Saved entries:
####################

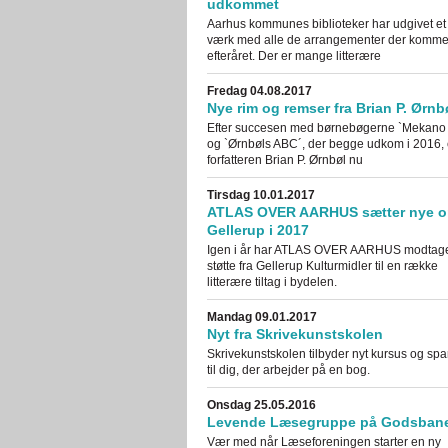
udkommet
Aarhus kommunes biblioteker har udgivet et 
værk med alle de arrangementer der kommer 
efteråret. Der er mange litterære
Fredag 04.08.2017
Nye rim og remser fra Brian P. Ørnb
Efter succesen med børnebøgerne `Mekano
og `Ørnbøls ABC´, der begge udkom i 2016, 
forfatteren Brian P. Ørnbøl nu
Tirsdag 10.01.2017
ATLAS OVER AARHUS sætter nye o
Gellerup i 2017
Igen i år har ATLAS OVER AARHUS modtag
støtte fra Gellerup Kulturmidler til en række
litterære tiltag i bydelen.
Mandag 09.01.2017
Nyt fra Skrivekunstskolen
Skrivekunstskolen tilbyder nyt kursus og spa
til dig, der arbejder på en bog.
Onsdag 25.05.2016
Levende Læsegruppe på Godsban
Vær med når Læseforeningen starter en ny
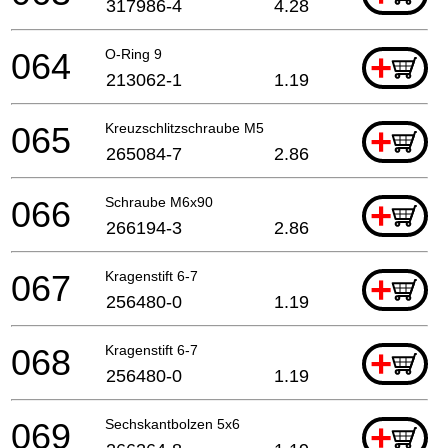
317986-4
4.28
064
O-Ring 9
+
213062-1
1.19
065
Kreuzschlitzschraube M5
+
265084-7
2.86
066
Schraube M6x90
+
266194-3
2.86
067
Kragenstift 6-7
+
256480-0
1.19
068
Kragenstift 6-7
+
256480-0
1.19
069
Sechskantbolzen 5x6
+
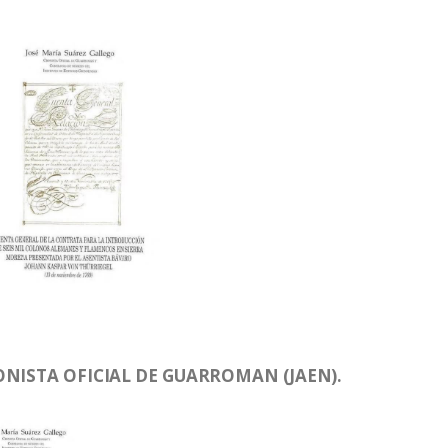
ONISTA OFICIAL DE GUARROMAN (JAEN).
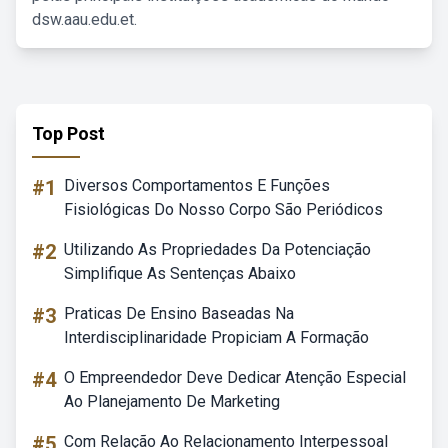
dsw.aau.edu.et.
Top Post
#1
Diversos Comportamentos E Funções
Fisiológicas Do Nosso Corpo São Periódicos
#2
Utilizando As Propriedades Da Potenciação
Simplifique As Sentenças Abaixo
#3
Praticas De Ensino Baseadas Na
Interdisciplinaridade Propiciam A Formação
#4
O Empreendedor Deve Dedicar Atenção Especial
Ao Planejamento De Marketing
#5
Com Relação Ao Relacionamento Interpessoal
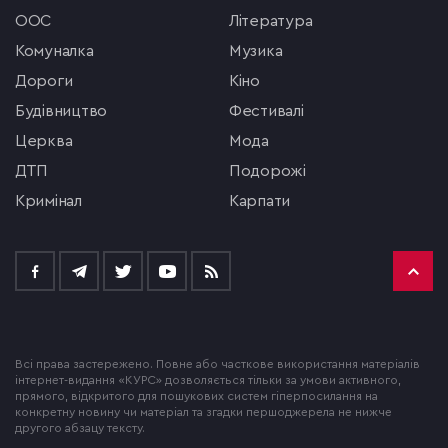
ООС
література
комуналка
музика
Дороги
кіно
будівництво
фестивалі
церква
мода
ДТП
подорожі
кримінал
Карпати
Всі права застережено. Повне або часткове використання матеріалів
інтернет-видання «КУРС» дозволяється тільки за умови активного,
прямого, відкритого для пошукових систем гіперпосилання на
конкретну новину чи матеріал та згадки першоджерела не нижче
другого абзацу тексту.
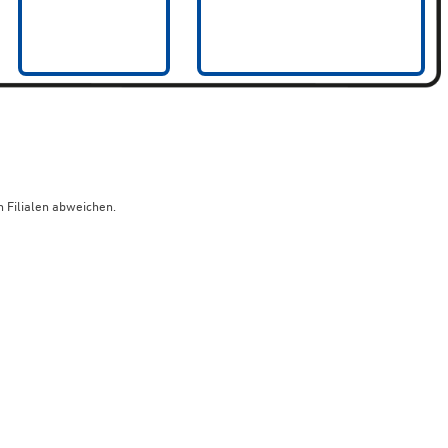
 Filialen abweichen.
limaneutraler Versand mit DHL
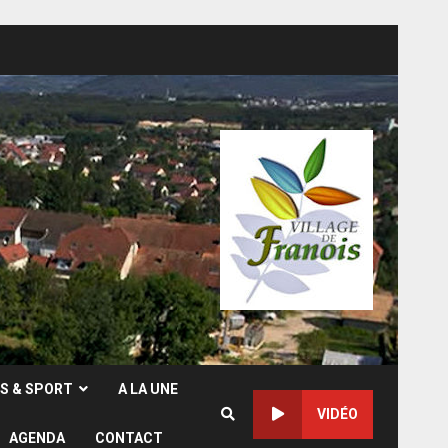
RS & SPORT
A LA UNE
VIDÉO
AGENDA
CONTACT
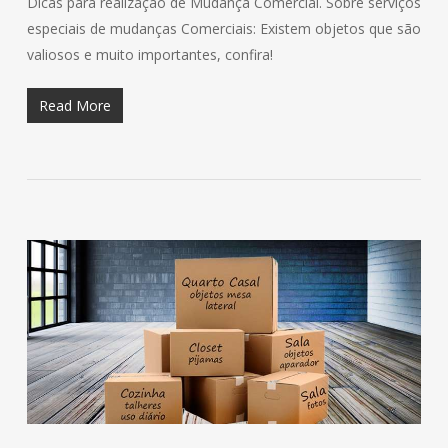
Dicas para realização de Mudança Comercial. Sobre serviços
especiais de mudanças Comerciais: Existem objetos que são
valiosos e muito importantes, confira!
Read More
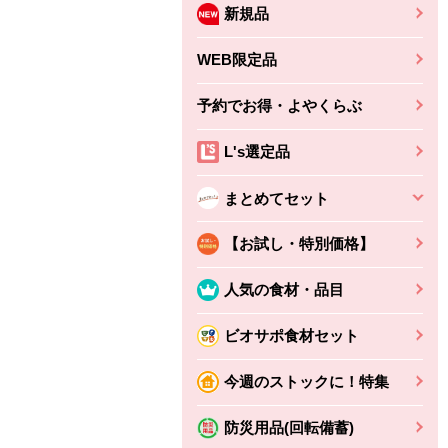
新規品
WEB限定品
予約でお得・よやくらぶ
L's選定品
まとめてセット
【お試し・特別価格】
人気の食材・品目
ビオサポ食材セット
今週のストックに！特集
防災用品(回転備蓄)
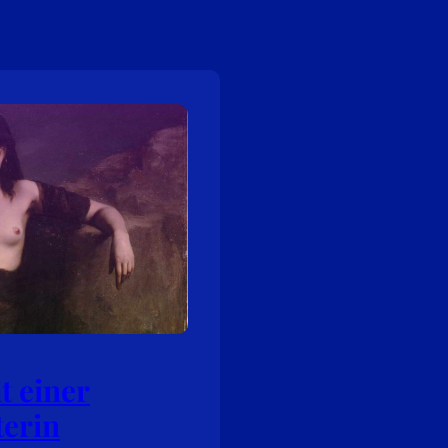
t einer
terin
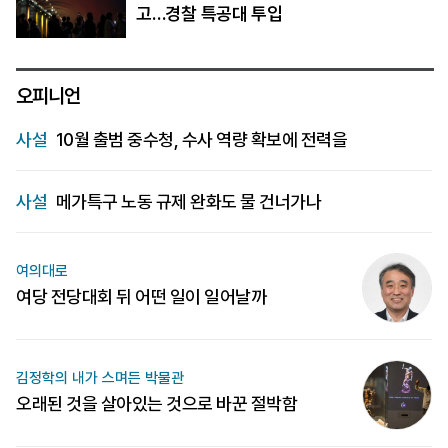
고…경찰 특공대 투입
오피니언
사설
10월 출범 중수청, 수사 역량 확보에 전력을
사설
메가특구 노동 규제 완화도 물 건너가나
여의대로
여당 전당대회 뒤 어떤 일이 일어날까
김정학의 내가 스며든 박물관
오래된 것을 살아있는 것으로 바꾼 절박함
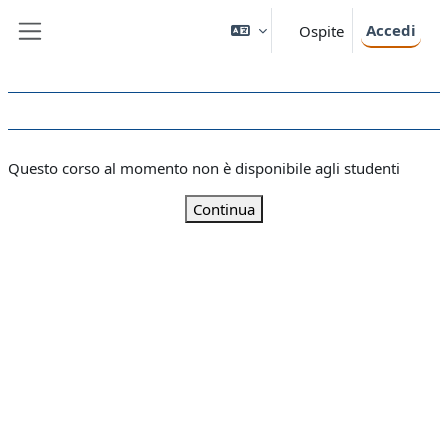
Vai al contenuto principale
Accedi
Ospite
Pannello laterale
Questo corso al momento non è disponibile agli studenti
Continua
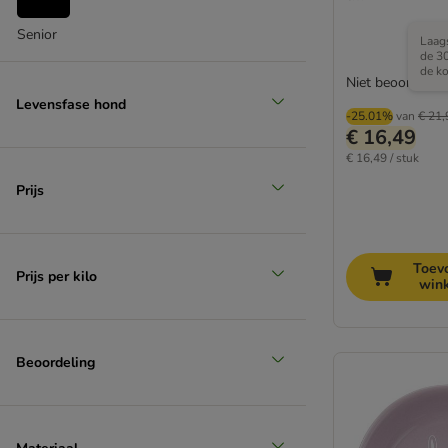
Senior
Laags
de 3
de ko
Niet beoordeeld
Levensfase hond
-25.01%
van
€ 21,
€ 16,49
€ 16,49 / stuk
Prijs
Toev
Prijs per kilo
win
Beoordeling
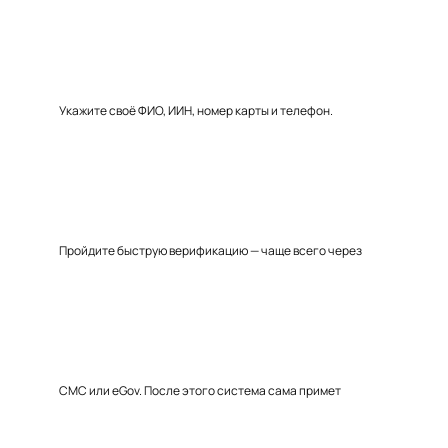
Укажите своё ФИО, ИИН, номер карты и телефон.
Пройдите быструю верификацию — чаще всего через
СМС или eGov. После этого система сама примет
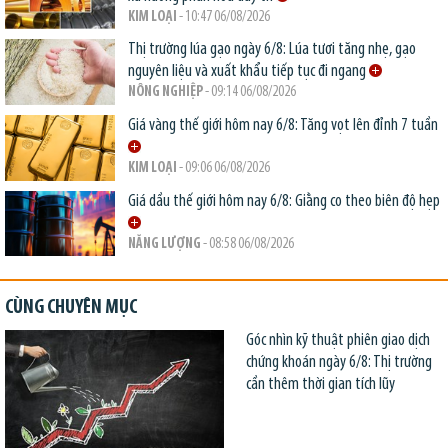
KIM LOẠI
- 10:47 06/08/2026
Thị trường lúa gạo ngày 6/8: Lúa tươi tăng nhẹ, gạo
nguyên liệu và xuất khẩu tiếp tục đi ngang
NÔNG NGHIỆP
- 09:14 06/08/2026
Giá vàng thế giới hôm nay 6/8: Tăng vọt lên đỉnh 7 tuần
KIM LOẠI
- 09:06 06/08/2026
Giá dầu thế giới hôm nay 6/8: Giằng co theo biên độ hẹp
NĂNG LƯỢNG
- 08:58 06/08/2026
CÙNG CHUYÊN MỤC
Góc nhìn kỹ thuật phiên giao dịch
chứng khoán ngày 6/8: Thị trường
cần thêm thời gian tích lũy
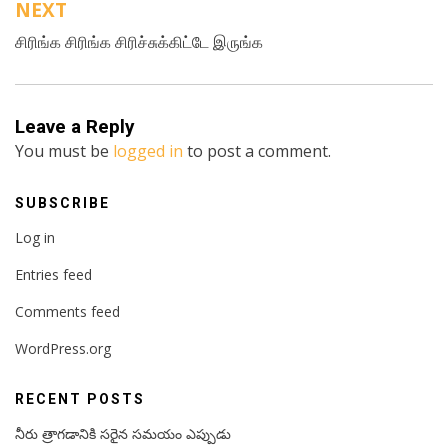
NEXT
சிரிங்க சிரிங்க சிரிச்சுக்கிட்டே இருங்க
Leave a Reply
You must be
logged in
to post a comment.
SUBSCRIBE
Log in
Entries feed
Comments feed
WordPress.org
RECENT POSTS
నీరు త్రాగడానికి సరైన సమయం ఎప్పుడు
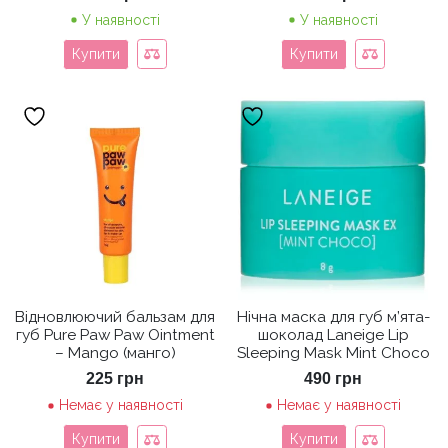
У наявності
У наявності
Купити
Купити
Відновлюючий бальзам для
Нічна маска для губ м’ята-
губ Pure Paw Paw Ointment
шоколад Laneige Lip
– Mango (манго)
Sleeping Mask Mint Choco
225
грн
490
грн
Немає у наявності
Немає у наявності
Купити
Купити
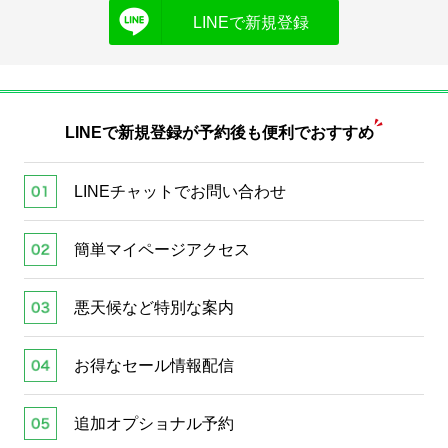
LINEで新規登録
LINEで新規登録が
予約後も便利でおすすめ
LINEチャットでお問い合わせ
簡単マイページアクセス
悪天候など特別な案内
お得なセール情報配信
追加オプショナル予約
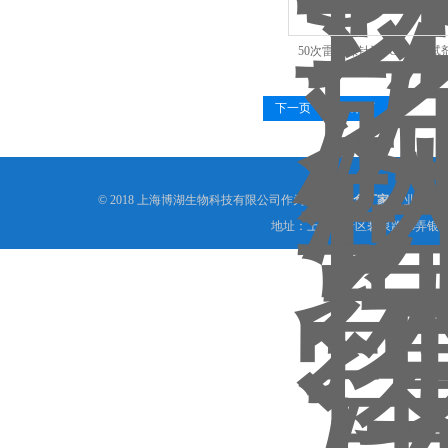
50次雷丸探针法PCR鉴定试
下一页
末页
© 2018 上海博湖生物科技有限公司作为
鉴定试剂盒厂家
,专业提供
地址：上海闵行区碧泉路36弄银宵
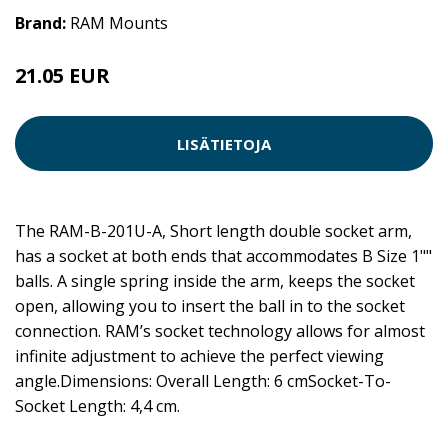
Brand:
RAM Mounts
21.05 EUR
LISÄTIETOJA
The RAM-B-201U-A, Short length double socket arm,
has a socket at both ends that accommodates B Size 1""
balls. A single spring inside the arm, keeps the socket
open, allowing you to insert the ball in to the socket
connection. RAM’s socket technology allows for almost
infinite adjustment to achieve the perfect viewing
angle.Dimensions: Overall Length: 6 cmSocket-To-
Socket Length: 4,4 cm.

####################

Work order: Where an entry contains an image, skip the image and write out the rest exactly.

Written response:
udkommet
Aarhus kommunes biblioteker har udgivet et 
værk med alle de arrangementer der kommer 
efteråret. Der er mange litterære
Fredag 04.08.2017
Nye rim og remser fra Brian P. Ørnb
Efter succesen med børnebøgerne `Mekano
og `Ørnbøls ABC´, der begge udkom i 2016, 
forfatteren Brian P. Ørnbøl nu
Tirsdag 10.01.2017
ATLAS OVER AARHUS sætter nye o
Gellerup i 2017
Igen i år har ATLAS OVER AARHUS modtag
støtte fra Gellerup Kulturmidler til en række
litterære tiltag i bydelen.
Mandag 09.01.2017
Nyt fra Skrivekunstskolen
Skrivekunstskolen tilbyder nyt kursus og spa
til dig, der arbejder på en bog.
Onsdag 25.05.2016
Levende Læsegruppe på Godsban
Vær med når Læseforeningen starter en ny
317986-4
4.28
064
O-Ring 9
+
213062-1
1.19
065
Kreuzschlitzschraube M5
+
265084-7
2.86
066
Schraube M6x90
+
266194-3
2.86
067
Kragenstift 6-7
+
256480-0
1.19
068
Kragenstift 6-7
+
256480-0
1.19
069
Sechskantbolzen 5x6
+
ONISTA OFICIAL DE GUARROMAN (JAEN).
dsw.aau.edu.et.
Top Post
#1
Diversos Comportamentos E Funções
Fisiológicas Do Nosso Corpo São Periódicos
#2
Utilizando As Propriedades Da Potenciação
Simplifique As Sentenças Abaixo
#3
Praticas De Ensino Baseadas Na
Interdisciplinaridade Propiciam A Formação
#4
O Empreendedor Deve Dedicar Atenção Especial
Ao Planejamento De Marketing
#5
Com Relação Ao Relacionamento Interpessoal
ООС
література
комуналка
музика
Дороги
кіно
будівництво
фестивалі
церква
мода
ДТП
подорожі
кримінал
Карпати
Всі права застережено. Повне або часткове використання матеріалів
інтернет-видання «КУРС» дозволяється тільки за умови активного,
прямого, відкритого для пошукових систем гіперпосилання на
конкретну новину чи матеріал та згадки першоджерела не нижче
другого абзацу тексту.
 Filialen abweichen.
limaneutraler Versand mit DHL
RS & SPORT
A LA UNE
VIDÉO
AGENDA
CONTACT
Dicas para realização de Mudança Comercial. Sobre serviços
especiais de mudanças Comerciais: Existem objetos que são
valiosos e muito importantes, confira!
Read More
新規品
WEB限定品
予約でお得・よやくらぶ
L's選定品
まとめてセット
【お試し・特別価格】
人気の食材・品目
ビオサポ食材セット
今週のストックに！特集
防災用品(回転備蓄)
t einer
terin
고…경찰 특공대 투입
오피니언
사설
10월 출범 중수청, 수사 역량 확보에 전력을
사설
메가특구 노동 규제 완화도 물 건너가나
여의대로
여당 전당대회 뒤 어떤 일이 일어날까
김정학의 내가 스며든 박물관
오래된 것을 살아있는 것으로 바꾼 절박함
Vai al contenuto principale
Accedi
Ospite
Pannello laterale
Questo corso al momento non è disponibile agli studenti
Continua
Senior
Laags
de 3
de ko
Niet beoordeeld
Levensfase hond
-25.01%
van
€ 21,
€ 16,49
€ 16,49 / stuk
Prijs
Toev
Prijs per kilo
win
Beoordeling
Укажите своё ФИО, ИИН, номер карты и телефон.
Пройдите быструю верификацию — чаще всего через
СМС или eGov. После этого система сама примет
KIM LOẠI
- 10:47 06/08/2026
Thị trường lúa gạo ngày 6/8: Lúa tươi tăng nhẹ, gạo
nguyên liệu và xuất khẩu tiếp tục đi ngang
NÔNG NGHIỆP
- 09:14 06/08/2026
Giá vàng thế giới hôm nay 6/8: Tăng vọt lên đỉnh 7 tuần
KIM LOẠI
- 09:06 06/08/2026
Giá dầu thế giới hôm nay 6/8: Giằng co theo biên độ hẹp
NĂNG LƯỢNG
- 08:58 06/08/2026
CÙNG CHUYÊN MỤC
Góc nhìn kỹ thuật phiên giao dịch
chứng khoán ngày 6/8: Thị trường
cần thêm thời gian tích lũy
NEXT
சிரிங்க சிரிங்க சிரிச்சுக்கிட்டே இருங்க
Leave a Reply
You must be
logged in
to post a comment.
SUBSCRIBE
Log in
Entries feed
Comments feed
WordPress.org
RECENT POSTS
నీరు త్రాగడానికి సరైన సమయం ఎప్పుడు
У наявності
У наявності
Купити
Купити
Відновлюючий бальзам для
Нічна маска для губ м’ята-
губ Pure Paw Paw Ointment
шоколад Laneige Lip
– Mango (манго)
Sleeping Mask Mint Choco
225
грн
490
грн
Немає у наявності
Немає у наявності
Купити
Купити
LINEで新規登録
LINEで新規登録が
予約後も便利でおすすめ
LINEチャットでお問い合わせ
簡単マイページアクセス
悪天候など特別な案内
お得なセール情報配信
追加オプショナル予約
50次雷丸探针法PCR鉴定试
下一页
末页
© 2018 上海博湖生物科技有限公司作为
鉴定试剂盒厂家
,专业提供
地址：上海闵行区碧泉路36弄银宵
Brand:
RAM Mounts
21.05 EUR
LISÄTIETOJA
The RAM-B-201U-A, Short length double socket arm,
has a socket at both ends that accommodates B Size 1""
balls. A single spring inside the arm, keeps the socket
open, allowing you to insert the ball in to the socket
connection. RAM’s socket technology allows for almost
infinite adjustment to achieve the perfect viewing
angle.Dimensions: Overall Length: 6 cmSocket-To-
Socket Length: 4,4 cm.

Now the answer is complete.